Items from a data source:
────────────────

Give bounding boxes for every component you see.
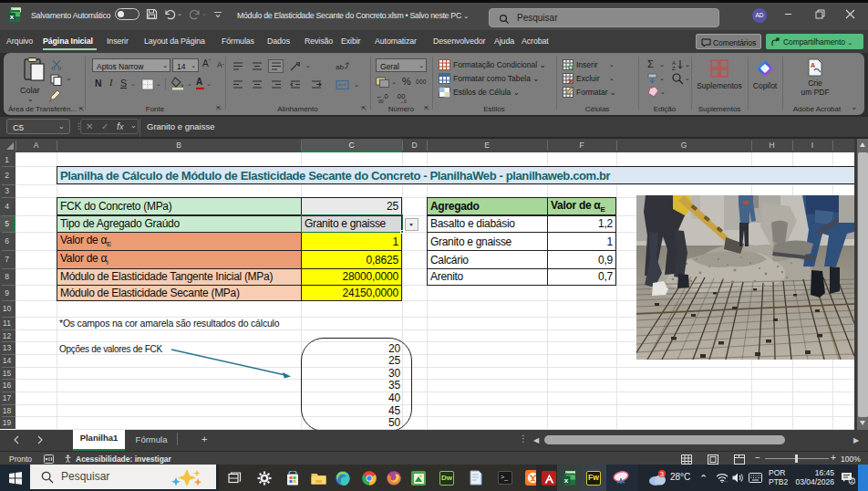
svg-text:3: 3 [660, 471, 664, 477]
svg-text:→0: →0 [399, 99, 407, 104]
svg-text:x: x [10, 13, 15, 21]
svg-text:00: 00 [378, 99, 384, 104]
svg-text:2: 2 [851, 477, 854, 484]
svg-text:A: A [811, 62, 815, 68]
svg-text:Z: Z [672, 66, 676, 70]
svg-text:ab: ab [336, 63, 344, 71]
svg-text:x: x [564, 476, 569, 485]
svg-text:⋯: ⋯ [723, 478, 728, 483]
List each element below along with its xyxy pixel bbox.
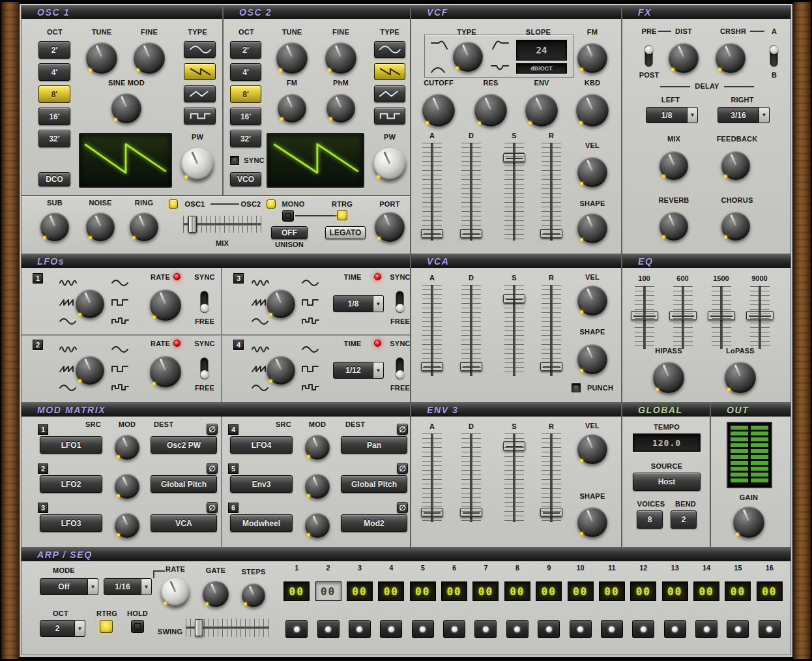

────────────────

Reproduce all of the data exactly, omitting each picture it holds.

* **Output of the task**:
Give bounding boxes for every component you see.
svg-text:3: 3 [660, 471, 664, 477]
svg-text:→0: →0 [399, 99, 407, 104]
svg-text:x: x [10, 13, 15, 21]
svg-text:00: 00 [378, 99, 384, 104]
svg-text:2: 2 [851, 477, 854, 484]
svg-text:A: A [811, 62, 815, 68]
svg-text:Z: Z [672, 66, 676, 70]
svg-text:ab: ab [336, 63, 344, 71]
svg-text:x: x [564, 476, 569, 485]
svg-text:⋯: ⋯ [723, 478, 728, 483]
List each element below along with its xyxy pixel bbox.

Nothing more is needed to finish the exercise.